Friday, April 04, 2008

The value of formulas

At the Chronicle, Cathy Birkenstein and Gerald Graff have an opinion piece that is right in so many ways that you should just go read it.

Their point, although they make it much more elegantly, is one I've made before: a formula, even a 5-paragraph essay, can be liberating and not restrictive. Instructors were so busy not hampering my creativity, for example, that I was in graduate school before I ever heard of a thesis statement or the five-paragraph essay. Of course, my general cluelessness and inattention was probably a big part of it, but--here's a thought--aren't students just maybe as clueless and inattentive as I was?

Here's some of what they say. I can immediately see how this would translate into some good class conversation during writing days:
A far more engaged writing formula can be found in the work of the composition theorist David Bartholomae, who recalls a professor of his suggesting that, when stuck in his writing, he use the following "machine":

While most readers of ____ have said ____, a close and careful reading shows that ____.

Similarly, the composition specialist Irene Clark, drawing on the work of John Swales, Joseph Williams, Gregory Colomb, and others, asks graduate thesis and dissertation writers to fill in these blanks:

My thesis will address the following question: ____.

It will fill the following gap in the literature: ____.

Formulas like those help students make arguments without abstracting themselves from the conversations that surround them. As a result, they have all of the benefits of the five-paragraph theme without its liabilities.

Building on Bartholomae and Clark, we teach our own students that persuasive writing rests on a single ur-formula, which we call "they say/I say," in which you summarize someone else's argument (they say) in order to set up your own (I say). Some versions of this include:

Although it is often said that _____, I claim ____.

I agree with X that ____, and would add ____.

Group X argues ____, and I have mixed feelings about it. On the one hand, . On the other hand, ____.

I used to think ____. Now, however, after ____, I have come to see ____.

Debates over ____ tend to dominate discussions of ____. But these debates obscure the far more important issue of ____.

At this point you will probably object that ____. While it's true that ____, I still maintain ____.

Far from turning students into mindless automatons, formulas like those can help them generate thoughts that might not otherwise occur to them. And such formulas aren't set in stone. Students can and should be encouraged to modify them to suit particular arguments and audiences.

Many students fail to pick up those moves on their own, however, either because they don't read widely, or they don't read with an imitative eye. That is why representing the moves in explicit formulas is often necessary. Teachers who think they are being progressive and student-centered by rejecting such prescriptive methods are passing up a chance to demystify intellectual practices that many students find profoundly puzzling.(emphasis added)

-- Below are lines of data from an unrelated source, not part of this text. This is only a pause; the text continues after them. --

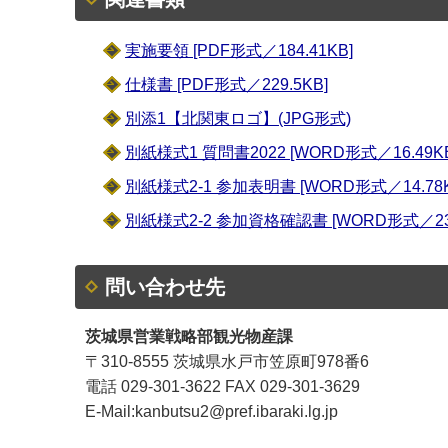
実施要領 [PDF形式／184.41KB]
仕様書 [PDF形式／229.5KB]
別添1【北関東ロゴ】(JPG形式)
別紙様式1 質問書2022 [WORD形式／16.49KB
別紙様式2-1 参加表明書 [WORD形式／14.78K
別紙様式2-2 参加資格確認書 [WORD形式／23.
問い合わせ先
茨城県営業戦略部観光物産課
〒310-8555 茨城県水戸市笠原町978番6
電話 029-301-3622 FAX 029-301-3629
E-Mail:kanbutsu2@pref.ibaraki.lg.jp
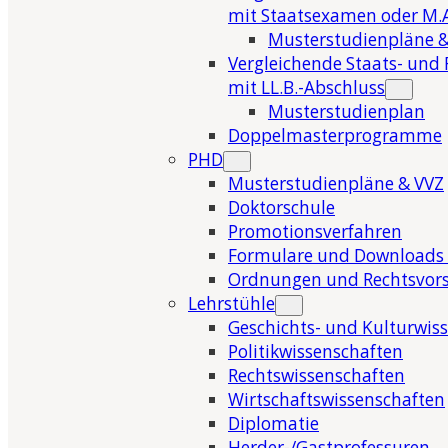
mit Staatsexamen oder M.A
Musterstudienpläne &
Vergleichende Staats- und 
mit LL.B.-Abschluss
Musterstudienplan
Doppelmasterprogramme
PHD
Musterstudienpläne & VVZ
Doktorschule
Promotionsverfahren
Formulare und Downloads 
Ordnungen und Rechtsvors
Lehrstühle
Geschichts- und Kulturwis
Politikwissenschaften
Rechtswissenschaften
Wirtschaftswissenschaften
Diplomatie
Herder-/Gastprofessuren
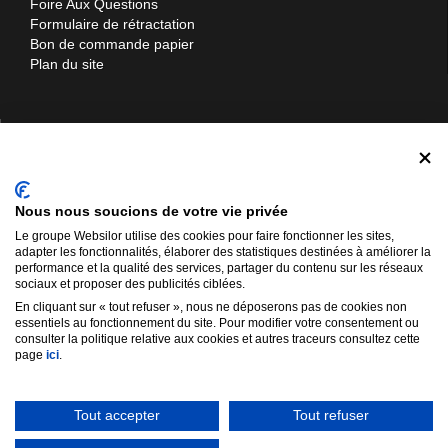
Foire Aux Questions
Formulaire de rétractation
Bon de commande papier
Plan du site
Contactez-nous
Materiel-manutention.com
Nous nous soucions de votre vie privée
Websilor SARL
Le groupe Websilor utilise des cookies pour faire fonctionner les sites,
12 rue d'Ukraine
adapter les fonctionnalités, élaborer des statistiques destinées à améliorer la
57310 Bertrange
performance et la qualité des services, partager du contenu sur les réseaux
sociaux et proposer des publicités ciblées.
03 72 52 01 76
En cliquant sur « tout refuser », nous ne déposerons pas de cookies non
03 59 11 01 91
essentiels au fonctionnement du site. Pour modifier votre consentement ou
consulter la politique relative aux cookies et autres traceurs consultez cette
info@materiel-manutention.com
page
ici
.
Tout accepter
Tout refuser
Materiel-manutention.com est la propriété exclusive de Websilor SARL |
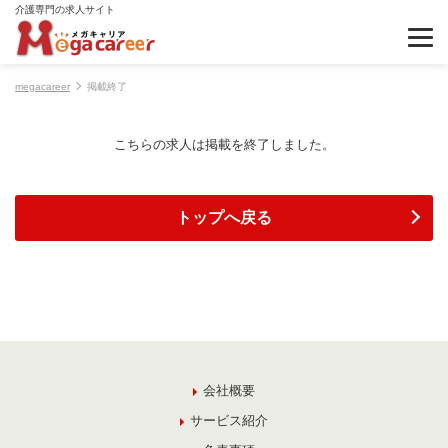
介護専門の求人サイト
megacareer
掲載終了
こちらの求人は掲載を終了しました。
トップへ戻る
会社概要
サービス紹介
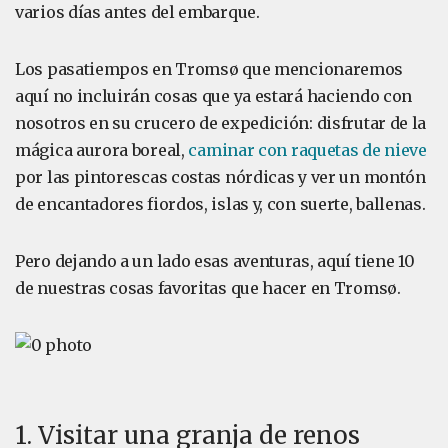
varios días antes del embarque.
Los pasatiempos en Tromsø que mencionaremos
aquí no incluirán cosas que ya estará haciendo con
nosotros en su crucero de expedición: disfrutar de la
mágica aurora boreal,
caminar con raquetas de nieve
por las pintorescas costas nórdicas y ver un montón
de encantadores fiordos, islas y, con suerte, ballenas.
Pero dejando a un lado esas aventuras, aquí tiene 10
de nuestras cosas favoritas que hacer en Tromsø.
1. Visitar una granja de renos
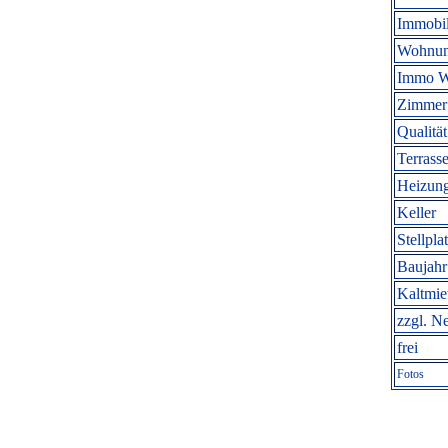
Immobil
Wohnun
Immo W
Zimmer 
Qualität
Terrasse
Heizung
Keller
Stellpla
Baujahr
Kaltmi
zzgl. N
frei
Fotos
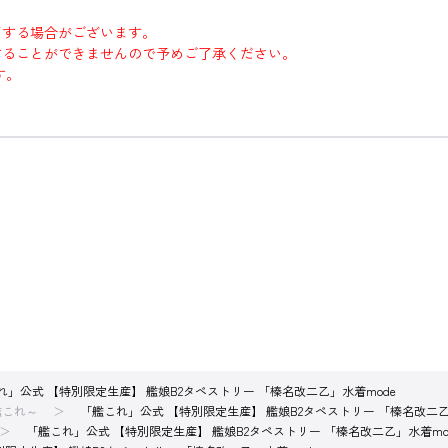
了する場合がございます。
することができませんので予めご了承ください。
す。
れ」公式 【特別限定生産】 艦娘B2タペストリー 「榛名改二乙」水着mode
艦これ～
「艦これ」公式 【特別限定生産】 艦娘B2タペストリー 「榛名改二乙
「艦これ」公式 【特別限定生産】 艦娘B2タペストリー 「榛名改二乙」水着mo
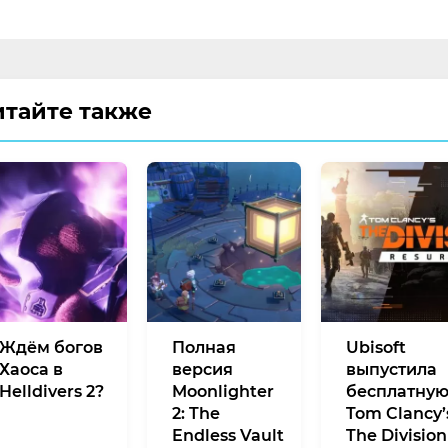
итайте также
Ждём богов
Полная
Ubisoft
Хаоса в
версия
выпустила
Helldivers 2?
Moonlighter
бесплатну
2: The
Tom Clancy’
Endless Vault
The Division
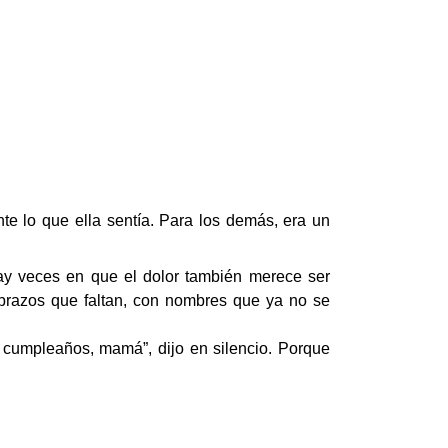
e lo que ella sentía. Para los demás, era un
hay veces en que el dolor también merece ser
abrazos que faltan, con nombres que ya no se
z cumpleaños, mamá”, dijo en silencio. Porque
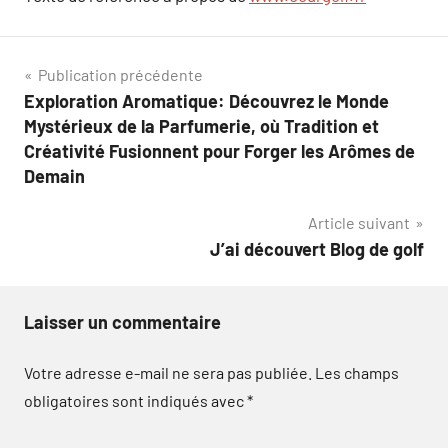
Navigation
Publication précédente
Exploration Aromatique: Découvrez le Monde
de
Mystérieux de la Parfumerie, où Tradition et
l’article
Créativité Fusionnent pour Forger les Arômes de
Demain
Article suivant
J’ai découvert Blog de golf
Laisser un commentaire
Votre adresse e-mail ne sera pas publiée.
Les champs
obligatoires sont indiqués avec
*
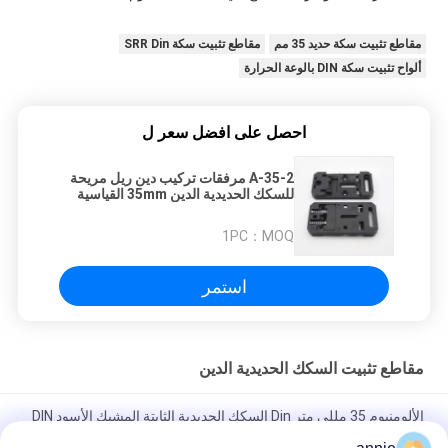
مقاطع تثبيت سكة حديد 35 مم
مقاطع تثبيت سكة SRR Din
ألواح تثبيت سكة DIN بالوعة الحرارة
احصل على افضل سعر ل
A-35-2 مرفقات تركيب دين ريل مريحة
للسكك الحديدية الدين 35mm القياسية
1PC
MOQ：
استمر
مقاطع تثبيت السكك الحديدية الدين
الألومنيوم 35 مللي متر Din السكك الحديدية الثابتة المشبك الأسود DIN
السكك الحديدية تصاعد كليب المفاجئة لتركيب التتابع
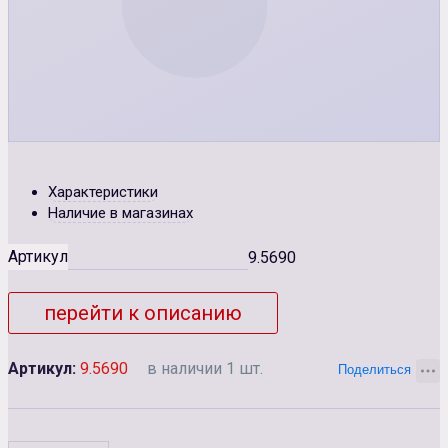
Характеристики
Наличие в магазинах
Артикул
9.5690
перейти к описанию
Артикул:
9.5690
в наличии 1 шт.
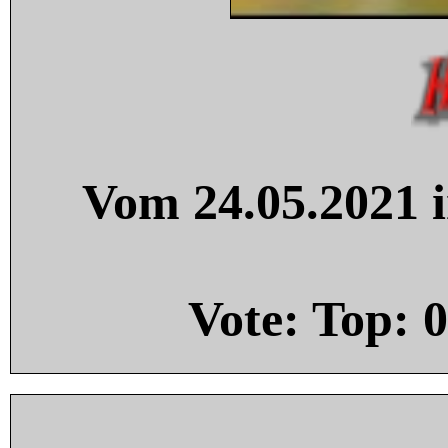
Vom 24.05.2021 i
Vote: Top:
0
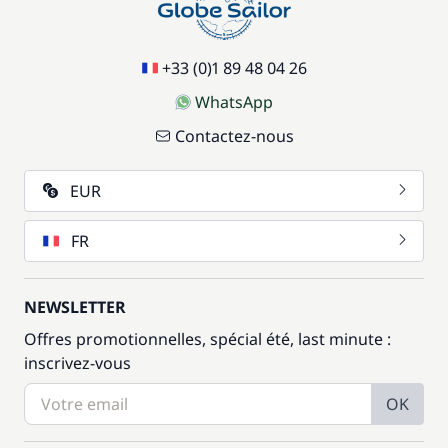
+33 (0)1 89 48 04 26
WhatsApp
Contactez-nous
EUR
FR
NEWSLETTER
Offres promotionnelles, spécial été, last minute :
inscrivez-vous
OK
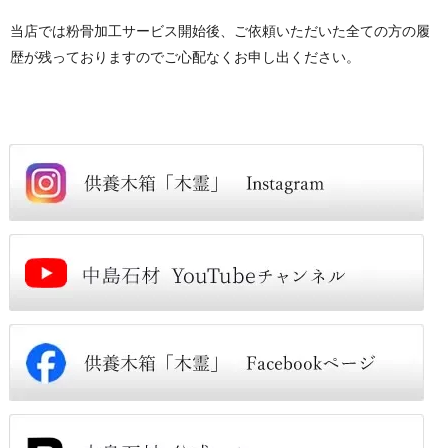
当店では粉骨加工サービス開始後、ご依頼いただいた全ての方の履
歴が残っておりますのでご心配なくお申し出ください。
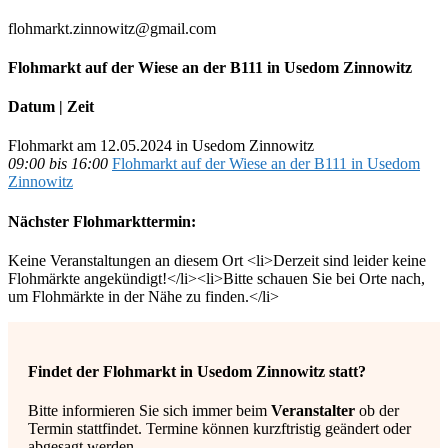
flohmarkt.zinnowitz@gmail.com
Flohmarkt auf der Wiese an der B111 in Usedom Zinnowitz
Datum | Zeit
Flohmarkt am 12.05.2024 in Usedom Zinnowitz
09:00 bis 16:00
Flohmarkt auf der Wiese an der B111 in Usedom
Zinnowitz
Nächster Flohmarkttermin:
Keine Veranstaltungen an diesem Ort <li>Derzeit sind leider keine
Flohmärkte angekündigt!</li><li>Bitte schauen Sie bei Orte nach,
um Flohmärkte in der Nähe zu finden.</li>
Findet der Flohmarkt in Usedom Zinnowitz statt?
Bitte informieren Sie sich immer beim
Veranstalter
ob der
Termin stattfindet. Termine können kurzftristig geändert oder
abgesagt werden.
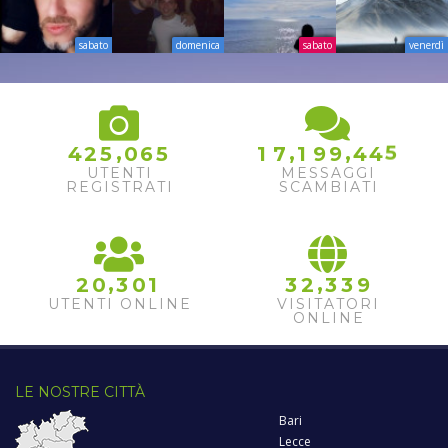
sabato
domenica
sabato
venerdì
5
,
,
,
4
2
5
0
6
5
1
7
1
9
9
4
4
6
UTENTI
MESSAGGI
REGISTRATI
SCAMBIATI
,
,
2
0
3
0
1
3
2
3
3
9
UTENTI ONLINE
VISITATORI
ONLINE
LE NOSTRE CITTÀ
Bari
Lecce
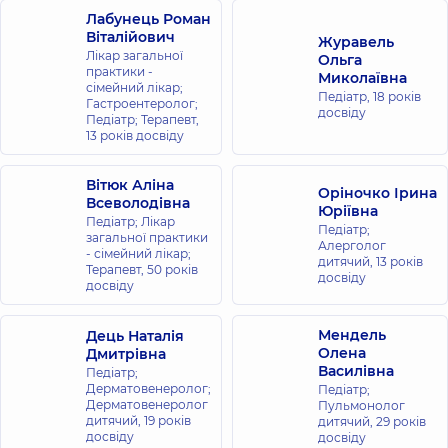
Лабунець Роман
Віталійович
Журавель
Лікар загальної
Ольга
практики -
Миколаївна
сімейний лікар;
Педіатр,
18 років
Гастроентеролог;
досвіду
Педіатр; Терапевт,
13 років досвіду
Вітюк Аліна
Оріночко Ірина
Всеволодівна
Юріївна
Педіатр; Лікар
Педіатр;
загальної практики
Алерголог
- сімейний лікар;
дитячий,
13 років
Терапевт,
50 років
досвіду
досвіду
Мендель
Дець Наталія
Олена
Дмитрівна
Василівна
Педіатр;
Дерматовенеролог;
Педіатр;
Дерматовенеролог
Пульмонолог
дитячий,
19 років
дитячий,
29 років
досвіду
досвіду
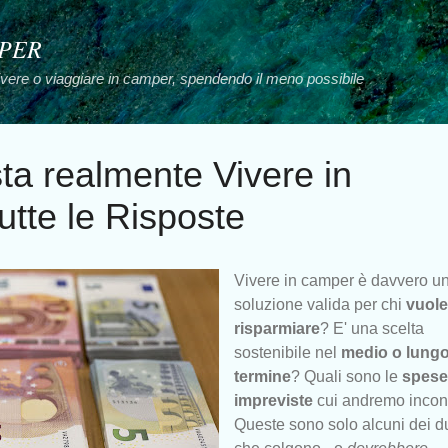
Passa ai contenuti principali
MPER
vivere o viaggiare in camper, spendendo il meno possibile
ta realmente Vivere in
tte le Risposte
Vivere in camper è davvero u
soluzione valida per chi
vuole
risparmiare
? E' una scelta
sostenibile nel
medio o lung
termine
? Quali sono le
spese
impreviste
cui andremo incon
Queste sono solo alcuni dei d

This might not be for all writing assignments or all students--but if it helps a student get unstuck, wouldn't the dangers of prescriptiveness be worth it?

6 comments:

Bardiac said...

I've just recently started using their book, and I'm impressed. I sure wish I'd read it as an undergrad!

JM said...

At WSU, their _TS/IS_ book is the only required text in all of the comp classes. As you can imagine, there are plenty of people on both sides of the fence. I am on the side of formulas as liberating and not restrictive. I have been teaching other things here and not comp, but I am looking forward to teaching with this framework. I wish I knew about it when I was at SJSU and teaching comp there, but _TS/IS_ had just been published, we didn't have any sort of departmental support for using it, and I was still learning the ropes.

In brief (which I have not been in this comment), I'm a fan.

Anonymous said...

I saw them give a presentation and they completely overcame my initial skepticism: "But formulas will squash the creative work of the mind!" Enough of that fantasy! I've used their formulas in all levels of teaching from intro to grad classes and they've only been helpful. Students /do/ end up being more creative, more thoughtful, and more substantive when they have a model to follow.

Maybe Me said...

I completely agree with the use of formulas. However, most of my students still need to learn to distanciate themselves from the texts they are presenting. Therefore, I usually spend lots of time reminding them to use “According to...” or “The research has showed that...” -- and I am not even teaching comp.

I don't know why there is such reticence to consider writing as a technical, as well as a communicative and artistic skill. Most students seem genuinely relieved -- and improved! -- when they see that good writing has more to do with structure than with some mythical inspiration. ;)

undine said...

bardiac and jm, you've made me want to read their book even more; I think I would be a fan, too. bittersweet girl, I wish they would come to our campus; I'd like to see a presentation like that. stupendouswoman, the creative/technical divide shouldn't really be there, which is what I think all of us are saying. Even Keats had to learn the form of a sonnet before he could cut loose and get down with his Romantic self.

Anonymous said...

I need this book.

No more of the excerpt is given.